Big Brown Box
- Industry: Retail
- Founded: November 2008; 16 years ago
- Defunct: 2015
- Fate: Merged into Appliances Online
- Headquarters: Sydney, Australia
- Parent: Thorn Group Limited (2008–2011); Appliances Online (2011–2015);
- Website: BigBrownBox.com.au

= Big Brown Box =

Big Brown Box was an online retailer of audio visual products, based in Sydney.

== History ==
An online retail site trading as Big Brown Box was launched by Thorn Group Limited (owners of brands including Radio Rentals and Rentlo) in November 2008. It offered whitegoods, small appliances, and electronic products.

The site allowed customers to order goods online with Radio Rentals stores facilitating delivery and service of the goods.

At the time, company leaders were confident of its success in the competitive online market, but made it clear they were not pursuing a discounting war strategy, and would take a "sensible and easy approach".

In the same report, Thorn Group managing director, John Hughes, was quoted as saying: "Big Brown Box is really starting to gain some momentum and it is great to see a good steady increase in sales together with very positive customer feedback, particularly from those people in regional areas."Big Brown Box's eBay store was launched in July 2010.

In November 2010, the Thorn Group announced it would exit the online venture BigBrownBox.com.au in early 2011 due to difficult trading conditions and the poor state of the retail market.

A statement on the Australian Securities Exchange said the group expected minimal impact on profitability for FY11 and there was potential for far better returns from an alternative investment.

John Hughes told Retailbiz the move was in the best interest of shareholders.

The strength of the Australian Dollar, leading to price deflation, aggressive price competition and softening consumer demand were also identified as reasons for the closure.

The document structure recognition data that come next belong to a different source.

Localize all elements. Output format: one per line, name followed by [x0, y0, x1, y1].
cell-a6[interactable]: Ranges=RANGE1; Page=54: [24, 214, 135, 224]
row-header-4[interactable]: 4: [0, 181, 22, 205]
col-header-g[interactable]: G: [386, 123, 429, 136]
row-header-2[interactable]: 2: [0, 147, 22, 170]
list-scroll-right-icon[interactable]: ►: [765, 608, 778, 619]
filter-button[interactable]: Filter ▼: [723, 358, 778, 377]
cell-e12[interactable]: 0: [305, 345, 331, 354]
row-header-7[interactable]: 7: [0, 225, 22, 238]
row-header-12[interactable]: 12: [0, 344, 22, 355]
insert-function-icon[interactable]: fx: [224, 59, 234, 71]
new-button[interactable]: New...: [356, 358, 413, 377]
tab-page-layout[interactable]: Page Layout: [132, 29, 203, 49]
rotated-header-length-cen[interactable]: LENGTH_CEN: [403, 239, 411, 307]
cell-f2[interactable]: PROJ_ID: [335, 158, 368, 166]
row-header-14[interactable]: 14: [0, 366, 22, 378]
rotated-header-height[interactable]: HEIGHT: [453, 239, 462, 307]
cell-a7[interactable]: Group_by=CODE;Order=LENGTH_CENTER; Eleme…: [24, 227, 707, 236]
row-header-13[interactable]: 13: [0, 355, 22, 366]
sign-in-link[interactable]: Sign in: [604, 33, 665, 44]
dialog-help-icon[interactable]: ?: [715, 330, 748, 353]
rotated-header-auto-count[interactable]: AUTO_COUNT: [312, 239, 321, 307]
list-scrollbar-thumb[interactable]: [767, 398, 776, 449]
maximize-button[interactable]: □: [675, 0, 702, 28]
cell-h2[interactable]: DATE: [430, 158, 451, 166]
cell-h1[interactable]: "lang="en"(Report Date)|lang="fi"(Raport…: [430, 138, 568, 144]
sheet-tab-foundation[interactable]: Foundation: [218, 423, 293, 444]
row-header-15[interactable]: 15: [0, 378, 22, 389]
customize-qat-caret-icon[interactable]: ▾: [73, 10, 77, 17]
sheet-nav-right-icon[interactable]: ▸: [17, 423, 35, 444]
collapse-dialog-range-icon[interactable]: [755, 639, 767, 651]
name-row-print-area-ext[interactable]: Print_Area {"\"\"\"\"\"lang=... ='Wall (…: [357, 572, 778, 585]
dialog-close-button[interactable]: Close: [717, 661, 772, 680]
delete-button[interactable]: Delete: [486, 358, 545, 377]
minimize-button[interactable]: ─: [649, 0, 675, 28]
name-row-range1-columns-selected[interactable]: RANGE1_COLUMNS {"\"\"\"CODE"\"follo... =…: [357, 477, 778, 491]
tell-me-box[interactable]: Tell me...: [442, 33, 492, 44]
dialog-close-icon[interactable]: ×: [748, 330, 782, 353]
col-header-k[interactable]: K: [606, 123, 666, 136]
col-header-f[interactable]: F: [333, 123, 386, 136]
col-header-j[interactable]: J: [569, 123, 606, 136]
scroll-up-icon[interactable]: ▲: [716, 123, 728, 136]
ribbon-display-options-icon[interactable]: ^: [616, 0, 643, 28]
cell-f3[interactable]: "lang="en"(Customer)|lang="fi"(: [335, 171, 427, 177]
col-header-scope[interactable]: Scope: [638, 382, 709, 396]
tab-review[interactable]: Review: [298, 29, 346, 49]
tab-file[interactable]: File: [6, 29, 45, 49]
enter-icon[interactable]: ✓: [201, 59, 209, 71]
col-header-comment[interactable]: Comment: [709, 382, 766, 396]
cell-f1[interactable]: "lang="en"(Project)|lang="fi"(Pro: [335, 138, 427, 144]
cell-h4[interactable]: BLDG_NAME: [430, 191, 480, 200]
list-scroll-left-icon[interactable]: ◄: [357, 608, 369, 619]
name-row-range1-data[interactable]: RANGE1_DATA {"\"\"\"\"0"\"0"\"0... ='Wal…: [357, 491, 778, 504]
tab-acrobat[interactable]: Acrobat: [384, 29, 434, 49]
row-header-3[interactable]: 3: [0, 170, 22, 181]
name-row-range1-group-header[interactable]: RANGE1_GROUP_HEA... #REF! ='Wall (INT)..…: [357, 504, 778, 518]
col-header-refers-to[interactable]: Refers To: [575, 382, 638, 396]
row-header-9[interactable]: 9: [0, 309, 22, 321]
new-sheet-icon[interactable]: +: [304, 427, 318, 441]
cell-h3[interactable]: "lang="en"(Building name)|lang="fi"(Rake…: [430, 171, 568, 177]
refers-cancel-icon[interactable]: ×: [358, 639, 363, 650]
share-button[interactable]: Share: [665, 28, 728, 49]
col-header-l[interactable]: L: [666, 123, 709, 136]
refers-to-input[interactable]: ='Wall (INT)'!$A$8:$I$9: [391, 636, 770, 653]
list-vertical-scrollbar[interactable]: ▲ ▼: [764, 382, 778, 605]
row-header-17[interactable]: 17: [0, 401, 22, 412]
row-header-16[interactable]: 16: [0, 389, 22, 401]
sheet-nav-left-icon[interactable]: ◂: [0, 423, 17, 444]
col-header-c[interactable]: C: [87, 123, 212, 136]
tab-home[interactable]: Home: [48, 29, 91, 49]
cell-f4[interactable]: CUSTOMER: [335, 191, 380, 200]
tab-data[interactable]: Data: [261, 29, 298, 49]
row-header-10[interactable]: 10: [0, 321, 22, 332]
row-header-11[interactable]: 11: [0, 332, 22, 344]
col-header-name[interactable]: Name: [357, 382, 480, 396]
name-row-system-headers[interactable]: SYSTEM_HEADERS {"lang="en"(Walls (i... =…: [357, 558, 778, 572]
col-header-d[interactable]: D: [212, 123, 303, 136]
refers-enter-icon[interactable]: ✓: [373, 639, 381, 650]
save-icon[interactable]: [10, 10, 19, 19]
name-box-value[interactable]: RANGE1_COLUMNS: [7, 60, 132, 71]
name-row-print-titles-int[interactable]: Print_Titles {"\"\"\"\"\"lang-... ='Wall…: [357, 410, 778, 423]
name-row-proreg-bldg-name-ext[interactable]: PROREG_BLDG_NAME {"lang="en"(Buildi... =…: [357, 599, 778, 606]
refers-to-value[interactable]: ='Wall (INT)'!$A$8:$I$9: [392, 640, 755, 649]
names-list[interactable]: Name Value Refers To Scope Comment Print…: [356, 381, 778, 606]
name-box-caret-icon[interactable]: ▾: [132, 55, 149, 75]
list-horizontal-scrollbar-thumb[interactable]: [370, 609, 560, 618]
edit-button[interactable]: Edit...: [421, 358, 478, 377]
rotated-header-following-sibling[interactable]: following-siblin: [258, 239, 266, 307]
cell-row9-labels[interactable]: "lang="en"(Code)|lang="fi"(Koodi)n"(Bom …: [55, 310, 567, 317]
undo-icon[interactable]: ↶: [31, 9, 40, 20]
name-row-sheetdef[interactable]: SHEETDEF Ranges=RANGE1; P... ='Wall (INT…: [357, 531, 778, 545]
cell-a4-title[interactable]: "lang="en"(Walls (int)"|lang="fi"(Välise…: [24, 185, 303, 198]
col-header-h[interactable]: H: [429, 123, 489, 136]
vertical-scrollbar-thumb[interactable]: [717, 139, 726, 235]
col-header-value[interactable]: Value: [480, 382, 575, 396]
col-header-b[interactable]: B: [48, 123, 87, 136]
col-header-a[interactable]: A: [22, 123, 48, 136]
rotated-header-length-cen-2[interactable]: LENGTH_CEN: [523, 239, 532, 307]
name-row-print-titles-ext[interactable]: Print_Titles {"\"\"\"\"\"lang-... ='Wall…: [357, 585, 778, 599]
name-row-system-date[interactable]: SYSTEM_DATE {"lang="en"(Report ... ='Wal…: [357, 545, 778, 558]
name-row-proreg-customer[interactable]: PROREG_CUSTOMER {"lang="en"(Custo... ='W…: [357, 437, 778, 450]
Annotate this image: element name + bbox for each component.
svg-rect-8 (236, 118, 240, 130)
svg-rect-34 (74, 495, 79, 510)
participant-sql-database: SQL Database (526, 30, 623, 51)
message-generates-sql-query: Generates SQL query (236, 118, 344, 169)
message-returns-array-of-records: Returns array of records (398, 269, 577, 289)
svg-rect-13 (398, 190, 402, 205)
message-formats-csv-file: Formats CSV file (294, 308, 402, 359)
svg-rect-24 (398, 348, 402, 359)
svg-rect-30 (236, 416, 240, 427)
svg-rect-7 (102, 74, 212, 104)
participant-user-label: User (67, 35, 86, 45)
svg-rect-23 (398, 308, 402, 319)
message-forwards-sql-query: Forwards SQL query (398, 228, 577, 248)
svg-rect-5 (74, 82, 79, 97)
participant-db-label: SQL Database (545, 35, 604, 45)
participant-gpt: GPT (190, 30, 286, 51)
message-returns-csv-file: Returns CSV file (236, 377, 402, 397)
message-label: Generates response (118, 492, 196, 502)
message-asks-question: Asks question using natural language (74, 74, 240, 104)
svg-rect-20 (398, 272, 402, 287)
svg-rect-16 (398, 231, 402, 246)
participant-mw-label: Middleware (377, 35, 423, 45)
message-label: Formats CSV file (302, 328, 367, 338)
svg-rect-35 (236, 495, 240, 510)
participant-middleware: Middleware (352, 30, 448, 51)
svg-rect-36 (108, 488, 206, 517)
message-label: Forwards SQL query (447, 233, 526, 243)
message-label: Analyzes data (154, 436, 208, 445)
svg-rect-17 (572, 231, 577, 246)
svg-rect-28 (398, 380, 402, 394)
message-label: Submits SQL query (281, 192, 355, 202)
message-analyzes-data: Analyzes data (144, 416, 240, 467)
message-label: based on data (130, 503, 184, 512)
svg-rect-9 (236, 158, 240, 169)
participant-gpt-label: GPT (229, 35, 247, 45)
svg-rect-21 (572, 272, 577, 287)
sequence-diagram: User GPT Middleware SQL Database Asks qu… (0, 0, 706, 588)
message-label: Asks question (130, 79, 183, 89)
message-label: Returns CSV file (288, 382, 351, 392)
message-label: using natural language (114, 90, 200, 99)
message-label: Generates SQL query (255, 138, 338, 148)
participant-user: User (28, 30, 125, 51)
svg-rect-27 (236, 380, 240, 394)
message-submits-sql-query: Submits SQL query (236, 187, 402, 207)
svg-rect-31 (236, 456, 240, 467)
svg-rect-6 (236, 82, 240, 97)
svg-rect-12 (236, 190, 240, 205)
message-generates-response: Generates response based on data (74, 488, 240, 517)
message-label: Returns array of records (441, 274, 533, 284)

The move was completed by March 2011.

John Winning, CEO of white goods retailer Appliances Online, purchased the digital asset for Big Brown Box.

Big Brown Box was part of the National Associated Retail Traders of Australia (NARTA) group.

In 2015 owing to the significant customer crossover between the Appliances Online and Big Brown Box businesses the two businesses were merged, and Big Brown Box redirecting to Appliances Online's site.

== Awards ==
- Power Retail award for Best Site Design, Online Retailer Industry Awards 2010.